« Mazette, c’est à vous ces jolis yeux ?! » –> [rateau]
« Vas-y, tu m’files ton zérocisse ? » –> [rateau]
« Tu es comme le vent qui fait chanter les violons et emporte au loin le parfum des roses » –> [rateau]
..
« Bonjour, c’est pour un sondage… voudriez-vous coucher avec moi ? » –> [rateau]
« J’vous paye un verre ? » –> [rateau]
« Tu danses ? » –> [rateau]
« Mademoiselle…? » –> [rateau]
Raaaaaah, mais bordel, c’est pas possible ! Pourquoi quasi-systématiquement, à peine leur a-t-on adressé la parole, à peine même avons-nous seulement osé poser les yeux sur elles, les filles nous rembarrent-elles aussi sec !?
Est-ce du à notre technique d’approche ? A notre physique ?
Ou peut-être, à l’inverse, est-ce du à leur physique à elles ? Je veux dire, si l’on s’attaquait plus volontiers à une moche ou une grosse, aurions-nous autant de refus si catégoriques ?
Peut-être pas, mais du coup, je m’demande : si on se dirige plus vers le canon que vers sa copine moche (sauf quand on joue la carte du « j’approche de la moche pour pécho’ la bombasse »), est-ce vraiment une histoire de goûts personnels, ou purement et simplement par rapport au regard que les autres porteront ensuite sur notre couple ?

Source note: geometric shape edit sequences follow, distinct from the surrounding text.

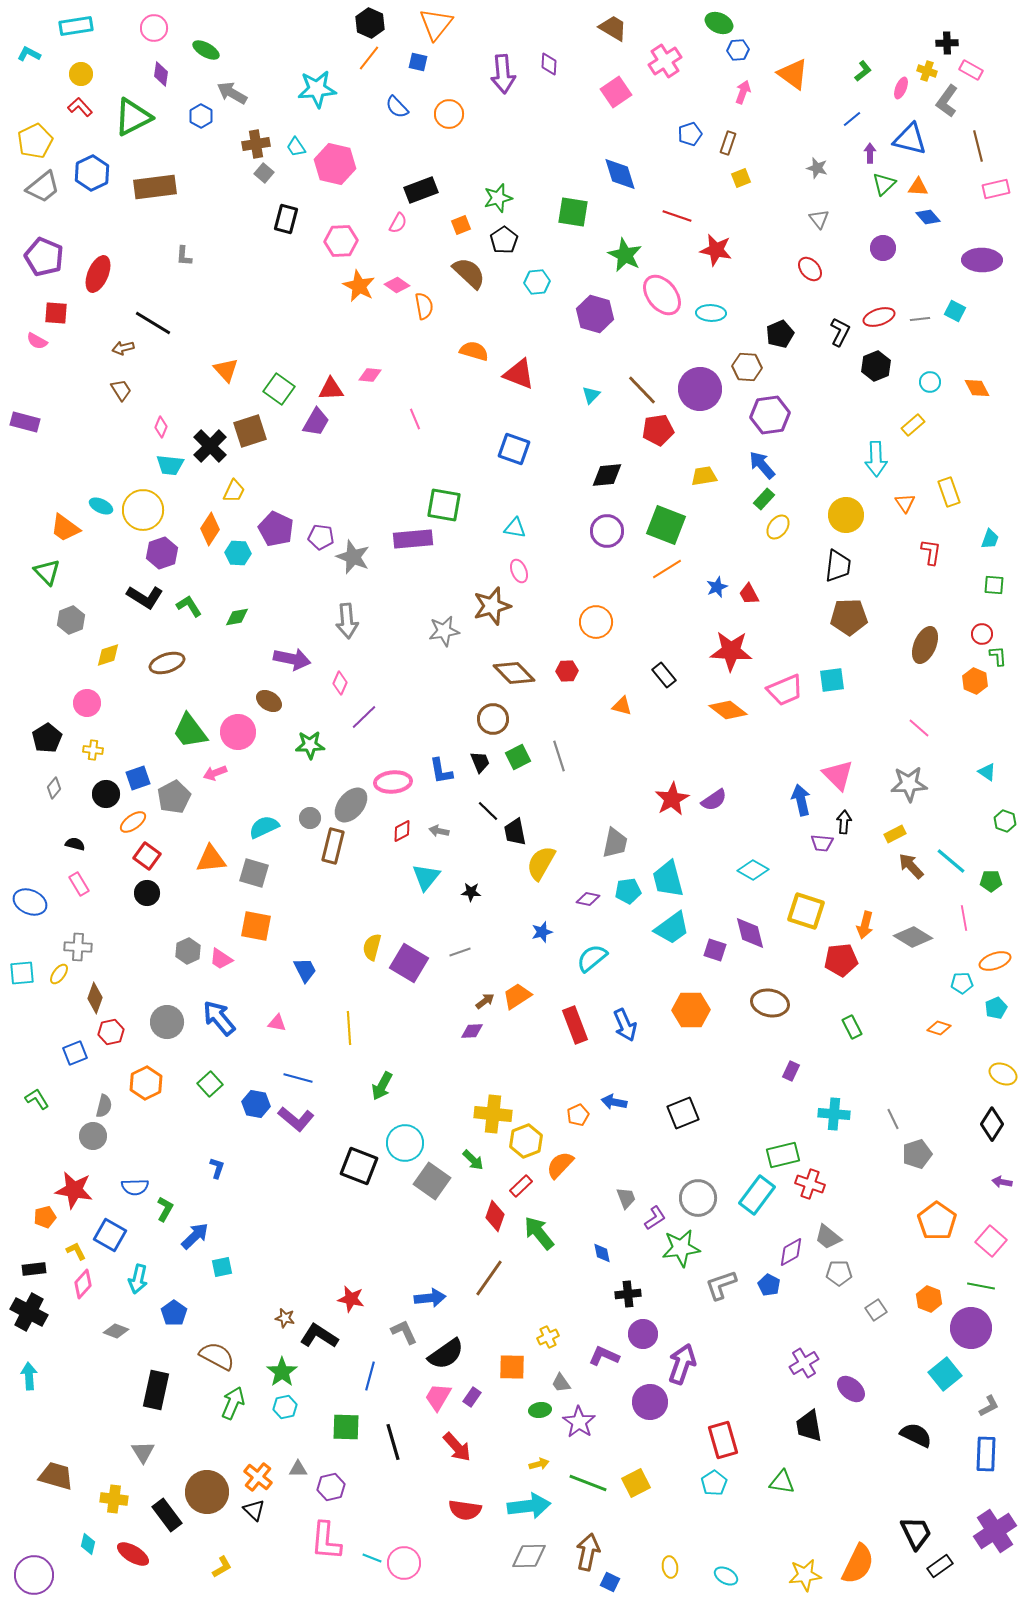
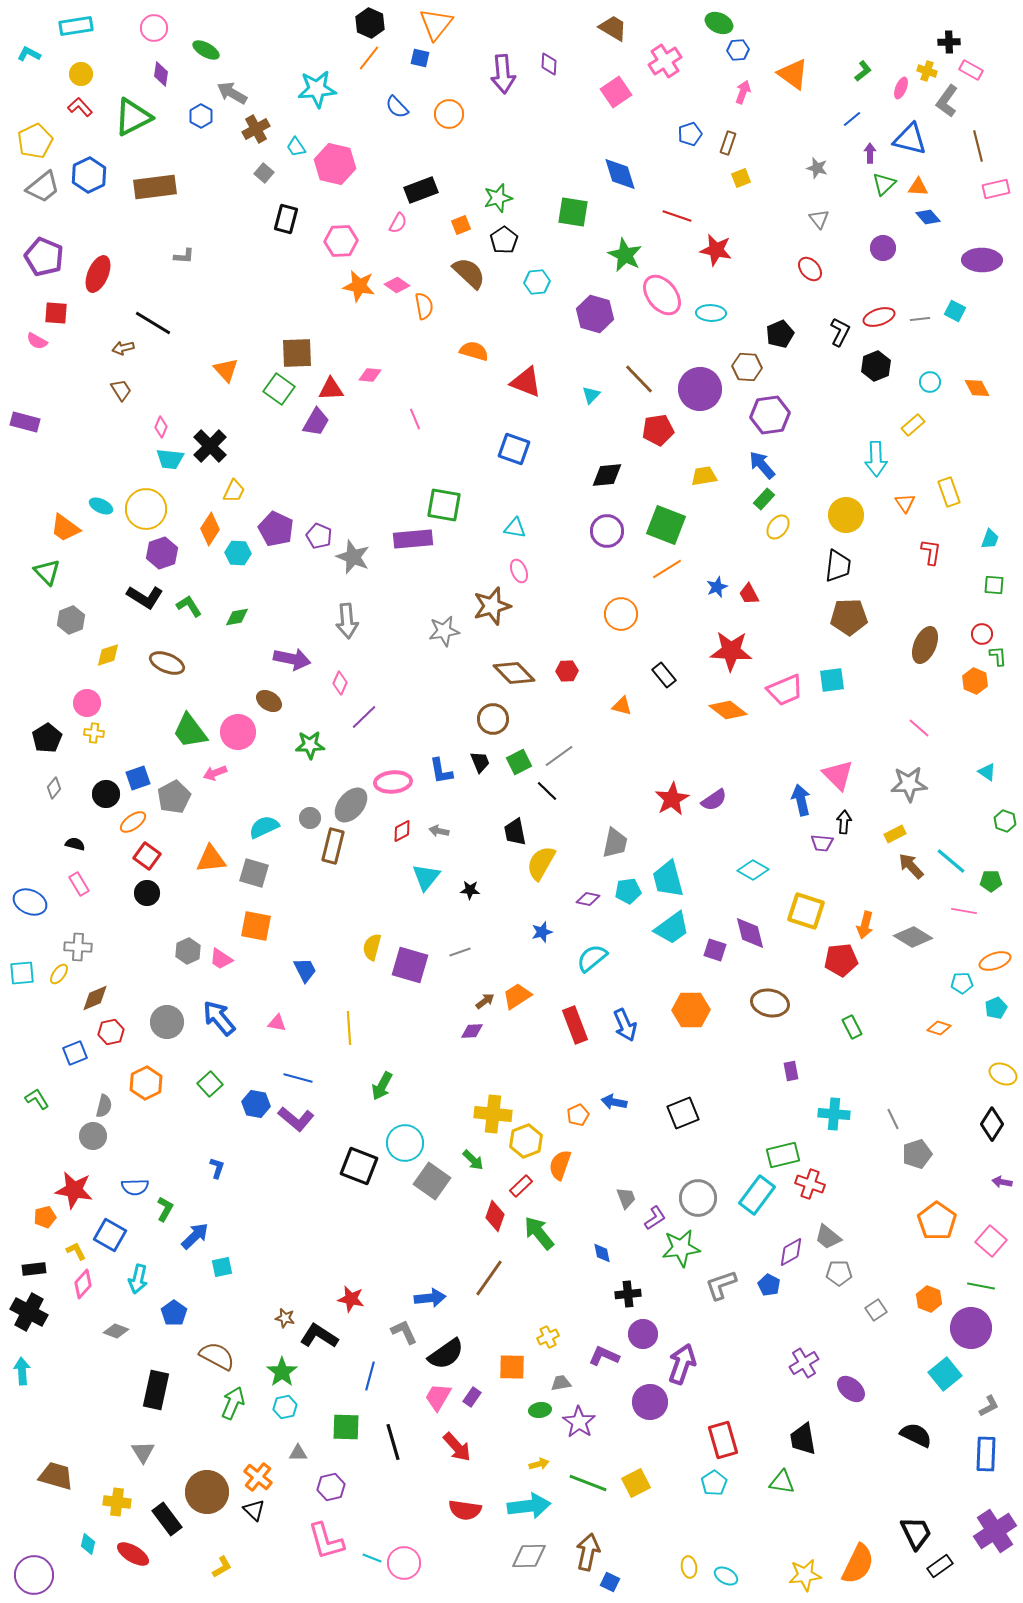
black cross at (947, 43): moved 2 px right, 1 px up
blue square at (418, 62): moved 2 px right, 4 px up
brown cross at (256, 144): moved 15 px up; rotated 20 degrees counterclockwise
blue hexagon at (92, 173): moved 3 px left, 2 px down
gray L-shape at (184, 256): rotated 90 degrees counterclockwise
orange star at (359, 286): rotated 16 degrees counterclockwise
red triangle at (519, 374): moved 7 px right, 8 px down
brown line at (642, 390): moved 3 px left, 11 px up
brown square at (250, 431): moved 47 px right, 78 px up; rotated 16 degrees clockwise
cyan trapezoid at (170, 465): moved 6 px up
yellow circle at (143, 510): moved 3 px right, 1 px up
purple pentagon at (321, 537): moved 2 px left, 1 px up; rotated 15 degrees clockwise
orange circle at (596, 622): moved 25 px right, 8 px up
brown ellipse at (167, 663): rotated 40 degrees clockwise
yellow cross at (93, 750): moved 1 px right, 17 px up
gray line at (559, 756): rotated 72 degrees clockwise
green square at (518, 757): moved 1 px right, 5 px down
black line at (488, 811): moved 59 px right, 20 px up
black star at (471, 892): moved 1 px left, 2 px up
pink line at (964, 918): moved 7 px up; rotated 70 degrees counterclockwise
purple square at (409, 963): moved 1 px right, 2 px down; rotated 15 degrees counterclockwise
brown diamond at (95, 998): rotated 48 degrees clockwise
purple rectangle at (791, 1071): rotated 36 degrees counterclockwise
orange semicircle at (560, 1165): rotated 24 degrees counterclockwise
cyan arrow at (29, 1376): moved 7 px left, 5 px up
gray trapezoid at (561, 1383): rotated 115 degrees clockwise
black trapezoid at (809, 1426): moved 6 px left, 13 px down
gray triangle at (298, 1469): moved 16 px up
yellow cross at (114, 1499): moved 3 px right, 3 px down
black rectangle at (167, 1515): moved 4 px down
pink L-shape at (326, 1541): rotated 21 degrees counterclockwise
yellow ellipse at (670, 1567): moved 19 px right
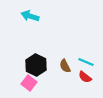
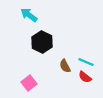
cyan arrow: moved 1 px left, 1 px up; rotated 18 degrees clockwise
black hexagon: moved 6 px right, 23 px up
pink square: rotated 14 degrees clockwise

Autant de questions que se pose Thomas au cours de ses pérégrinations amoureuses… fréquemment ponctuées d’échecs !
Qui est ce fameux Thomas ?
Thomas est l’archétype du Mâle Occidental Contemporain : ni top-modèle ni laidron, ni tchatcheur professionnel ni timide invétéré, ni pété de thunes ni clodo’, ni jeune branchouille lecteur de Télérama ni vieux geek accro’ à jeuxvideo.com, ni bobo de gauche ni connard de droite…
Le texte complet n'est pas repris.